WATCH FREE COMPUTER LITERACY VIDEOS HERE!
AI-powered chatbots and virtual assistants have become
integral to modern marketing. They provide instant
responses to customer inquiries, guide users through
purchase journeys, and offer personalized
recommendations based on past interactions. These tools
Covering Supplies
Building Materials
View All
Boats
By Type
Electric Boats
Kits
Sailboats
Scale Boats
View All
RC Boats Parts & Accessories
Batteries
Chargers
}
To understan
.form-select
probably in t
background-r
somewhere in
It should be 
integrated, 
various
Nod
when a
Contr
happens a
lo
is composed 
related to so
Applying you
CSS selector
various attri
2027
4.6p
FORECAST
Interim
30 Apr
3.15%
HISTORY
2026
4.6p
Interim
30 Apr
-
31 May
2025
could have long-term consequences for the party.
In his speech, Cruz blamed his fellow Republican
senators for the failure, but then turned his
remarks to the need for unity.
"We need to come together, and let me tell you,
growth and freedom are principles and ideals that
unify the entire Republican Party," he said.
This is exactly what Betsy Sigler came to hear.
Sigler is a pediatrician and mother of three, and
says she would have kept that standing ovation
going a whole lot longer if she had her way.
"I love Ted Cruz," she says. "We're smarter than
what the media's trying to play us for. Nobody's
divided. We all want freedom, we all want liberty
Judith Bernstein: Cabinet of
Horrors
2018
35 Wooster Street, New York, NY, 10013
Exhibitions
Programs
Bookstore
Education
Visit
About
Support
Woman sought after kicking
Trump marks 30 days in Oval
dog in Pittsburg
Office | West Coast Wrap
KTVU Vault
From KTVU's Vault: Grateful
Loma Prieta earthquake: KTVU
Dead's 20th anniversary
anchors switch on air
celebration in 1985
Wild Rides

•••

Each line in the listing above that includes the word "Cruz" needs to be copied out.

▶ [RESPONSE TO THIS EXERCISE]:
In his speech, Cruz blamed his fellow Republican
"I love Ted Cruz," she says. "We're smarter than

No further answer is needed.